RFID Indoor Tracking based on Inter-tags Distance Measurement

Summary form only given. Indoor tracking and localization is a crucial ingredient in many ubiquitous computing applications and robotics. In many applications there is the need to know the location of the objects. While in the near future everything will be tagged with radio frequency identification (RFID) tags, the localization of these tags in their environment is becoming an important feature for the RFID based ubiquitous computing applications. Due to its lower cost and its technical capabilities, RFID tagged object tracking can have a wide diverse variety of applications including scientific, military, and public safety. In this paper we propose a tracking algorithm for objects attached by UHF RFID tags by means of two RFID antennas and landmarks to reduce the localization cost and environment complexity. This algorithm uses RFID map made from passive or active references tags with known location (landmarks) to locate any unknown tag detected by the RFID reader antennas. It measures the distances between the readers and the common detected tags using the large scale path loss propagation model, and calculates the distance between the unknown tag and all the detected landmarks (inter-tags distance).
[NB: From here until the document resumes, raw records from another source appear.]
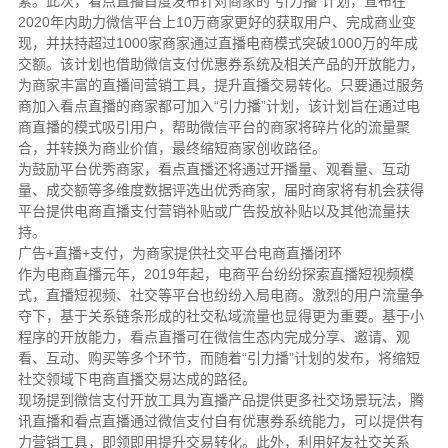
素。此次，看点直播首度发布针对商家的“引力播”计划，宣布在
2020年内助力微信平台上10万商家更好的获取用户、完成商业变
现，并扶持超过1000家商家通过直播电商模式突破1000万的年成
交额。该计划也借助微信支付优惠券系统及相关产品的开放能力，
为商家丰富的直播间营销工具，提升直播交易转化。只要通过服务
商加入看点直播的商家都可加入“引力播”计划，该计划旨在通过电
商直播的模式吸引用户，帮助微信平台的商家将碎片化的流量聚
合，并转换为商业价值，最终缩短商家创收路径。
为鼓励平台优秀商家，看点直播还将通过开播量、观看量、互动
量、成交额等多维度数据评选出优秀商家，届时商家将有机会获得
平台提供电商直播支付营销补贴或广告投放补贴以及其他流量扶
持。
广告+直播+支付，为商家提供社交平台电商直播闭环
作为电商直播元年，2019年起，电商平台纷纷探索直播短视频模
式，直播短视频、社交等平台也纷纷入局电商。激烈的用户流量争
夺下，基于关系链条形成的社交私域流量也显得更为重要。基于小
程序的开放能力，看点直播可在微信生态内完成分享、邀请、观
看、互动、购买等多个环节，而随着“引力播”计划的发布，将缩短
社交领域下电商直播交易达成的路径。
现场提到微信支付开放工具为直播产品提供更多社交场景玩法，腾
讯直播和看点直播通过微信支付自有优惠券系统能力，可以提供有
力营销工具，即领即用提升交易转化。此外，利用好友社交关系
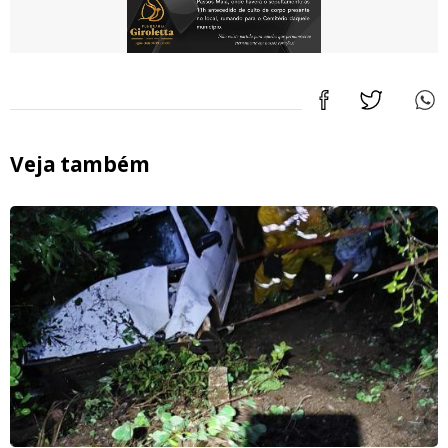
Veja também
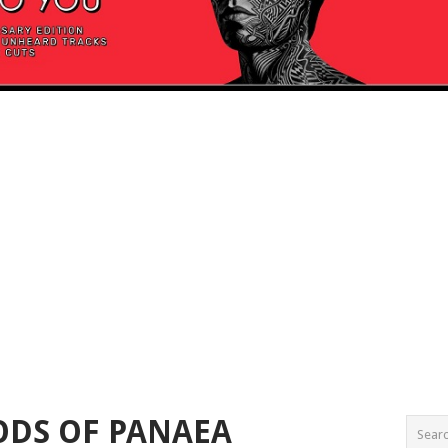
GODS OF PANAEA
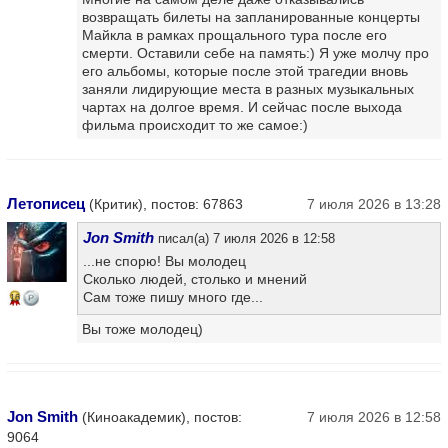
возвращать билеты на запланированные концерты
Майкла в рамках прощального тура после его
смерти. Оставили себе на память:) Я уже молчу про
его альбомы, которые после этой трагедии вновь
заняли лидирующие места в разных музыкальных
чартах на долгое время. И сейчас после выхода
фильма происходит то же самое:)
Летописец
(Критик), постов: 67863
7 июля 2026 в 13:28
Jon Smith
писал(а) 7 июля 2026 в 12:58
...не спорю! Вы молодец
Сколько людей, столько и мнений
Сам тоже пишу много где...
16
Вы тоже молодец)
Jon Smith
(Киноакадемик), постов:
7 июля 2026 в 12:58
9064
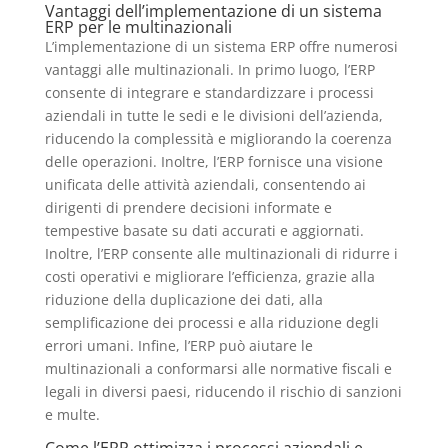
Vantaggi dell’implementazione di un sistema
ERP per le multinazionali
L’implementazione di un sistema ERP offre numerosi
vantaggi alle multinazionali. In primo luogo, l’ERP
consente di integrare e standardizzare i processi
aziendali in tutte le sedi e le divisioni dell’azienda,
riducendo la complessità e migliorando la coerenza
delle operazioni. Inoltre, l’ERP fornisce una visione
unificata delle attività aziendali, consentendo ai
dirigenti di prendere decisioni informate e
tempestive basate su dati accurati e aggiornati.
Inoltre, l’ERP consente alle multinazionali di ridurre i
costi operativi e migliorare l’efficienza, grazie alla
riduzione della duplicazione dei dati, alla
semplificazione dei processi e alla riduzione degli
errori umani. Infine, l’ERP può aiutare le
multinazionali a conformarsi alle normative fiscali e
legali in diversi paesi, riducendo il rischio di sanzioni
e multe.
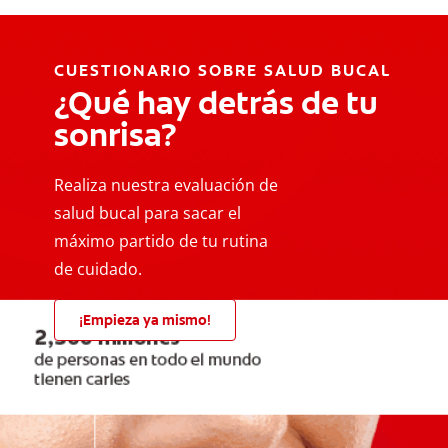
CUESTIONARIO SOBRE SALUD BUCAL
¿Qué hay detrás de tu
sonrisa?
Realiza nuestra evaluación de
salud bucal para sacar el
máximo partido de tu rutina
de cuidado.
¡Empieza ya mismo!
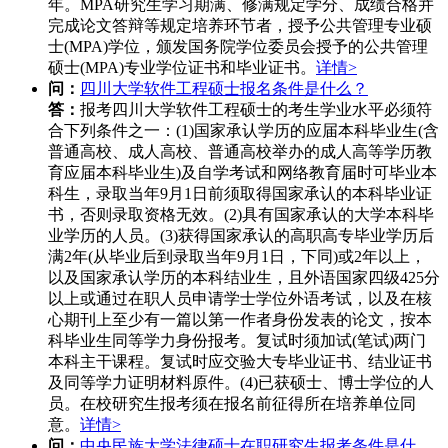
年。MPA研究生学习期满、修满规定学分、成绩合格并
完成论文答辩等规定培养环节者，授予公共管理专业硕
士(MPA)学位，颁发国务院学位委员会授予的公共管理
硕士(MPA)专业学位证书和毕业证书。
详情>
问：
四川大学软件工程硕士报名条件是什么？
答：
报考四川大学软件工程硕士的考生学业水平必须符
合下列条件之一：(1)国家承认学历的应届本科毕业生(含
普通高校、成人高校、普通高校举办的成人高等学历教
育应届本科毕业生)及自学考试和网络教育届时可毕业本
科生，录取当年9月1日前须取得国家承认的本科毕业证
书，否则录取资格无效。(2)具有国家承认的大学本科毕
业学历的人员。(3)获得国家承认的高职高专毕业学历后
满2年(从毕业后到录取当年9月1日，下同)或2年以上，
以及国家承认学历的本科结业生，且外语国家四级425分
以上或通过在职人员申请学士学位外语考试，以及在核
心期刊上至少有一篇以第一作者身份发表的论文，按本
科毕业生同等学力身份报考。复试时须加试(笔试)两门
本科主干课程。复试时应交验大专毕业证书、结业证书
及同等学力证明材料原件。(4)已获硕士、博士学位的人
员。在校研究生报考须在报名前征得所在培养单位同
意。
详情>
问：
中央民族大学法律硕士在职研究生报考条件是什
With the multilateration technique the system is able to estimate the position of the unknown tag. The location estimation of the target will be independent to the reader's position. The research challenge corresponds to achieve an accurate indoor tracking system using two mobile RFID readers taking in consideration the limitation of RFID technology. This tracking algorithm is based on received signal strength (RSS) measurement to measure the reader-tags distance and target-landmarks distance to estimate the target location. To minimize the effect of the RSS and the process measurement noises on the position estimation, maximum likelihood estimator (MLE), map matching and Kalman filter are applied. Here, we investigate the use of Kalman filter to improve the precision and RFID map matching to improve the accuracy. Results obtained after simulations demonstrate the validity and suitability of the proposed algorithm to provide high performance level in terms of accuracy and scalability.